Behavior during a control plane outage
In a split Deployment, data plane clusters operate independently from the control plane at runtime. If the APC API becomes unavailable, your existing Airflow workloads continue without interruption, but all management operations and external access to Airflow stop.
What stops working:
- Authentication: Sign-in to both the Astro Private Cloud UI and Airflow UIs fails because authentication flows depend on the APC API.
- Astro Private Cloud UI, APC API, and Astro CLI: All management interfaces become unavailable, including deployment creation, configuration changes, and user management.
- New data plane registration: Registration requires the APC API.
- Deployment changes: the deployment orchestrator can’t receive new instructions from the APC API, so you can’t create, update, or delete Deployments.
- External Airflow API access: Requests to the Airflow REST API from outside the data plane cluster fail because they route through the APC API-authenticated ingress.
What keeps running:
- Existing Airflow Deployments: All Airflow components (scheduler, webserver, workers, triggerer) remain running. the APC API isn’t in the runtime execution path for Dags.
- Scheduled Dag runs: The Airflow scheduler continues to trigger Dags on schedule, and in-flight tasks complete normally.
- Internal Airflow communication: Task execution, XCom, and connections to external data sources continue to function.
- Data plane infrastructure: the deployment orchestrator retains the last-known desired state and continues to reconcile existing Helm releases. Config Syncer, NGINX ingress, and other data plane components remain running.
- Local metrics collection: Prometheus on the data plane continues scraping Airflow and platform metrics locally.
While Airflow keeps running, you can’t make changes or access Airflow UIs through the standard ingress during a control plane outage. If you need emergency access to a running Deployment, use kubectl to interact directly with the data plane cluster.
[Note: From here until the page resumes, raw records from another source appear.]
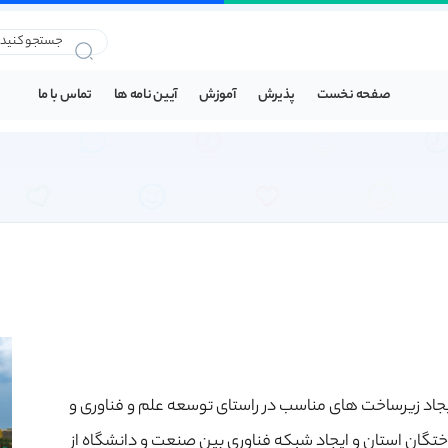
صفحه نخست
پذیرش
آموزش
آیین نامه ها
تماس با ما
ایجاد زیرساخت های مناسب در راستای توسعه علم و فناوری و
گان استان و ایجاد شبکه فناوری بین صنعت و دانشگاه از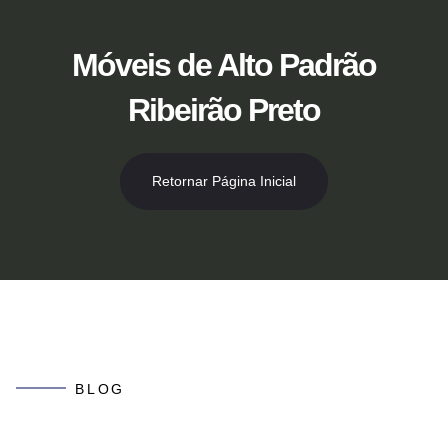
Ir
para
o
Móveis de Alto Padrão
conteúdo
Ribeirão Preto
Retornar Página Inicial
BLOG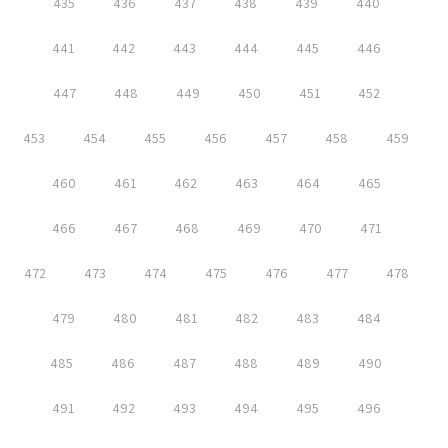
435
436
437
438
439
440
441
442
443
444
445
446
447
448
449
450
451
452
453
454
455
456
457
458
459
460
461
462
463
464
465
466
467
468
469
470
471
472
473
474
475
476
477
478
479
480
481
482
483
484
485
486
487
488
489
490
491
492
493
494
495
496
When the control plane recovers, the deployment orchestrator and Config Syncer reconnect to the APC API automatically. Prometheus federation or remote-write resumes, and any metrics gap during the outage appears in your monitoring dashboards. No manual intervention is required on the data plane side unless tokens expired during the outage. See Register a data plane for token management details.
Monitoring and alerting
Data plane Prometheus scrapes:
- Airflow Deployments, including scheduler, webserver/API server, workers.
- Platform Pods, like the deployment orchestrator, Config Syncer, NGINX, and Vector.
- Kube-state-metrics for namespace-wide object counts.
Use Alertmanager rules provided by the chart or integrate with the control plane Alertmanager to drive notifications.
Watch for deployment orchestrator heartbeat failures, Config Syncer errors, and Prometheus remote-write issues—these often indicate connectivity problems back to the APC API.
Comparison to other modes
Split deployments keep the affected area confined to workload execution, letting you scale your data planes independently and enforce network boundaries to sensitive data resources.
- For the management plane overview see Control Plane Architecture.
- For a single-cluster footprint see Unified Architecture.
Next steps
- Deploy a data plane using the Install data plane guide.
- Register the data plane with your control plane and verify deployment orchestrator heartbeat.
- Configure DNS, TLS certificates, and networking policies based on the ingress endpoints.
- Integrate telemetry (metrics, logs) with your central observability tools.